Two remarkable inscriptions adorned the border of the king's garments on the south portal. One of them, giving the name of Darius I, was chiseled off in the early 1700s by Cornelius de Bruien. Today this inscription is reportedly stored in the Bibliotheque Nationale in Paris. Another inscription, even more notable, might have survived to a later date. It gave the name of Xerxes, proving the conjecture that Xerxes was a co-regent of his father during Darius's late years. Another very curious inscription is repeated many times on the stone window frames of the palace. It runs: "Stone window frames, made in the house of Darius the King.” Nowadays, inscriptions or imprints with the same meaning are often used on office furniture or stationery to prevent them from misappropriation or as an advertisement for the manufacturer. One can only wonder what the purpose of these inscriptions was in Darius's palace.

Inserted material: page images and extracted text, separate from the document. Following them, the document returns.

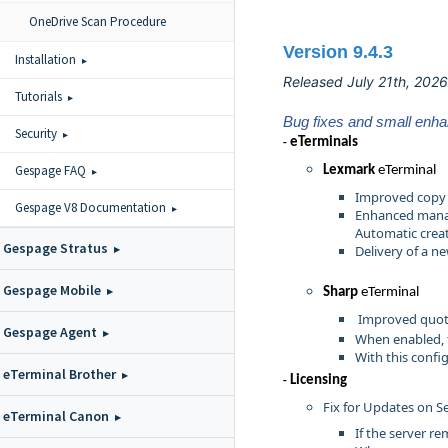
OneDrive Scan Procedure
Version 9.4.3
Installation
Released July 21th, 2026
Tutorials
Bug fixes and small enh
Security
eTermina
ls
-
Gespage FAQ
Lexmark
eTerminal
Improved copy 
Gespage V8 Documentation
Enhanced manag
Automatic creat
Gespage Stratus
Delivery of a n
Gespage Mobile
Sharp
eTerminal
Improved quot
Gespage Agent
When enabled, 
With this confi
eTerminal Brother
Licensing
-
Fix for Updates on S
eTerminal Canon
If the server r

The smooth and finely polished wall surfaces of the Tachara have tempted scribes and scribblers of later periods to leave their signature on them so that today the palace is a sort of a museum of the script. Here one can trace inscriptions in Middle Persian from the Sasanid period, Kufic from the Buyid reign, Tholth from the period of Timurid rule, Nastaliq from the Qajar age, and so forth. The palace overlooks the court, bordered by a wall on the west, and two staircases on the south and east. The south staircase led to Palace H, while the east staircase linked the court to the north courtyard of the Hadish.

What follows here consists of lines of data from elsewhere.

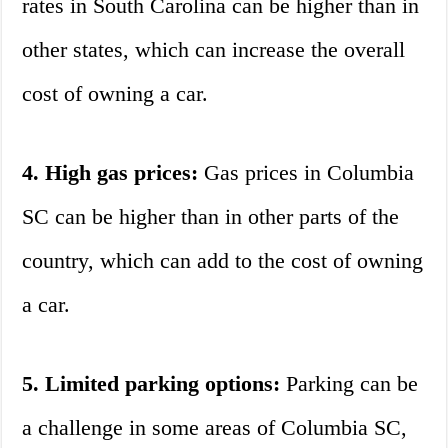
rates in South Carolina can be higher than in
other states, which can increase the overall
cost of owning a car.
4. High gas prices:
Gas prices in Columbia
SC can be higher than in other parts of the
country, which can add to the cost of owning
a car.
5. Limited parking options:
Parking can be
a challenge in some areas of Columbia SC,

Tachra Darius I's private palace- Persepolis

Palace H

Although today hardly more than a mound of earth with some scanty remains of mud-brick wall bases, this palace may have had a peculiar significance during the Achaemenid and even later periods. The building was started by Xerxes and completed by Artaxerxes I. Its layout is unknown, but archaeologists have succeeded in restoring I enough of its magnificent stairway (later replaced for unknown reasons by the stairway of Palace G) to show how it must have once appeared. Also restored are some sections of its most unusual stone parapets. Unique in Achaemenid art, they are topped with horn-like half-cones, found in two sizes. The shorter halfcones have arrow-shaped slots on their exterior faces, while the taller ones are decorated with symmetrically-carved squares and triangles which may be symbolic representations of flying birds. Probably all these features carried specific meanings and were intended as protection of the structure and the people within it. Like many other structures on the terrace, the parapet was never completed. The date and manner of its destruction, whether brought about by human action, earthquake, or other natural causes, are unknown. The horned parapets are most easily viewed from below the platform.